In Plochingen gelingt die Integration Geflüchteter offenbar gut, doch die Wohnsituation wird von manchen als „nicht geeignet“ bewertet. Warum die Stadt auf Container setzt.
Zehn Jahre ist es her, dass vor allem der Syrische Bürgerkrieg und weitere bewaffnete Konflikte in Vorderasien und Afrika ein Vielfaches an Menschen zur Flucht nach Europa und damit auch nach Plochingen bewegte – über Jahre eine Herausforderung mit viel Konfliktpotenzial für die Stadt wie viele andere Kommunen. Heute ist man in Plochingen überzeugt, eine gute Integrationsarbeit zu leisten. Doch es gibt auch Kritik, beispielsweise an der Wohnsituation der Geflüchteten, von denen einige in Wohncontainern leben.
Der aktuelle Bericht der Verwaltung zur Flüchtlingsunterbringung in Plochingen, der kürzlich Thema im Gemeinderat war, hob auf die positiven Errungenschaften der Integrationsarbeit der vergangenen Jahre ab. Und nach Angaben von Vertretern des Lokalen Bündnisses für Flüchtlinge sind beispielsweise 90 Prozent der 2015 Angekommenen in Arbeit. Zudem seien mittlerweile zahlreiche Geflüchtete selbst ehrenamtlich aktiv und engagierten sich für neu Ankommende.

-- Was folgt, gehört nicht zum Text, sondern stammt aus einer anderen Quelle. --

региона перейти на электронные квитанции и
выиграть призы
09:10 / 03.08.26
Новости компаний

Stolz auf gelungene Integration in Plochingen
Stadtrat Klaus Hink (Bürgerliste) hätte gern differenziertere Zahlen zur Beschäftigung von Geflüchteten gehabt; die lagen allerdings nicht vor. Ansonsten war quer durch die Fraktionen durchaus Stolz auf die gute Integrationsarbeit zu spüren. Trotz einiger Höhen und Tiefen sei das Thema „letztendlich sehr gut bewältigt“ worden, sagte Dagmar Bluthardt (SPD). Sie führte das unter anderem auf das große Engagement des Lokalen Bündnisses, aber auch in der Stadtverwaltung zurück – und auf die gute Zusammenarbeit zwischen den Beteiligten. Patrick Englisch (ULP) lobte, dass zahlreiche Kontakte und Begegnungen in Plochingen stattfänden und Silvia Ergin (OGL) fand, dass Integration hier „richtig gut funktioniert“.

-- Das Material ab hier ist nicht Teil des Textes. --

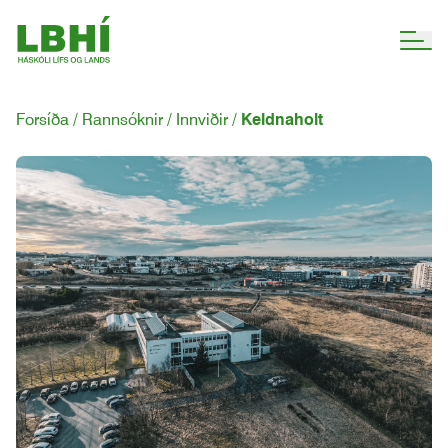
Forsíða
Rannsóknir
Innviðir
Keldnaholt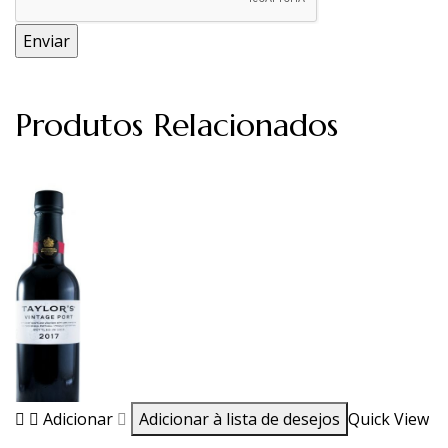
Produtos Relacionados
Adicionar
Adicionar à lista de desejos
Quick View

Ergin sieht aber auch Handlungsbedarf bei den Unterkünften. Die Stadt ist für die Unterbringung von an sie zugewiesenen Geflüchteten ohne Wohnraum verantwortlich, über deren Asylantrag bereits entschieden wurde oder die zwei Jahre im Verfahren sind. Etwa 150 leben in von der Stadt vermittelten privaten oder kommunalen Wohnungen. Etwa 200 in Gemeinschaftsunterkünften. Auch wenn derzeit alle zugewiesenen Personen versorgt seien, handle es sich nicht immer um eine geeignete Unterbringung, bewertet Ergin die Situation: So sollten aus Sicht der OGL Container wie in der Eisenbahnstraße immer nur eine Übergangslösung sein.
Neue Container schaffen Platz für 40 weitere Geflüchtete
Tatsächlich wird dieser Standort derzeit aber noch erweitert um weitere 40 Plätze. Die zusätzlichen Container werden aktuell aufgestellt und sollen ab Januar oder Februar bezogen werden, erklärte Marc Petzold vom Amt für öffentliche Ordnung.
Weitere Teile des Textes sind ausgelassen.